With that, her smile evaporated. "Hm?"
Hakahn blinked. That wasn't the response he was expecting. His lack of knowledge on the keybond. The inner workings of an ARIA were Keib's specialities - not his. For the first time in a while, there was a detail that escaped him. It was excruciating. There was something he simply could not finger himself.
Keib knew more about the woman than she did, potentially - and she was a security vulnerability too - and now, perhaps a threat. A two way street of unchecked information. Subconsciously, his right hand compressed until the knuckles cracked.
In this moment, Aiesu's gaze rose skyward at the mirrored surfaces in the corner points of each room, bevelled in a triangle connecting each surface. These were in every room on the ship - and even her own -- though she'd gone to the trouble of spraying paint to blacken their view and gum up the audio pickups of each in her room.
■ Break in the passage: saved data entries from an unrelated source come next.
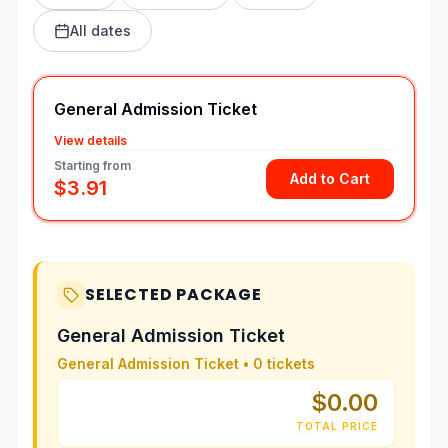
All dates
General Admission Ticket
View details
Starting from
Add to Cart
$3.91
SELECTED PACKAGE
General Admission Ticket
General Admission Ticket
•
0
tickets
$0.00
TOTAL PRICE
This ofcourse had made Aiesu something of an unknown to Hakahn - and therefor it seemed a threat, when really all she wanted was privacy. The penny then dropped as she ran her tongue through her cheek, feeling the caffene linger when the milk hadn't. It was bitter. Thinking about it, such listening devices, while common on the raptor, were not usually in such excessive numbers.
The penny dropped.
She then eyed the door in its reflection, placing her coffee on the desk as she stood upright. She had to get out.
now.
"This conversation is over, Mr. Hakahn," Aiesu stated out loud as she stood to her feet. She was already thinking of ways to ensure this knowledge wouldn't further spread beyond Hakahn - who now was a liability to her own mission and even her future operations. He would never work again after this mission, she promised herself - and on repeat offence, she'd arrange an
accident especially for him.
She took a step back, turning toward the door. "Excuse me."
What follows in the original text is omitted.